Monday, June 11, 2007

New York Times Raps Murdoch, And Itself

Sunday, June 10, was an unusually candid day for the New York Times. In an outspoken editorial, it defended a-competitor, the Wall Street Journal, against the Rupert Murdoch raid, speaking up against a sale of the Dow Jones Co. to the right wing newspaper and television magnate.

Then, in the same Week in Review section, the new public editor of the Times, Clark Hoyt, indicated that the editors of the paper might well have been wrong last weekend to play the news of an alleged Islamic plot to burn facilities at the John F. Kennedy Airport on Page 30 rather than on Page 1. It's an auspicious start for Hoyt.

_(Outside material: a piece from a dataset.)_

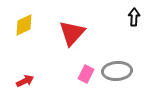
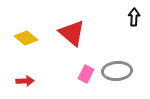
yellow diamond: moved 2 px right, 13 px down; rotated 65 degrees clockwise
red triangle: rotated 32 degrees counterclockwise
red arrow: rotated 24 degrees clockwise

The L.A. Times fitfully sometimes runs adverse stories about itself, or rather the Tribune Co. ownership that has brought so much ruination on the newspaper. On the other hand, the LAT
ran just three paltry letters protesting the termination of longtime Times columnist Al Martinez, when it had received hundreds, maybe as many as 2,000. The New York Times is prone to go deeper with self-criticism, and the "public editor" often provides the means.

The NYT is on its third public editor, and I don't imagine any of them have been all that popular with the regular editors. After all, many news reporters and editors are very defensive. They are used to dishing it out to all types of public figures, but they don't enjoy being criticized themselves.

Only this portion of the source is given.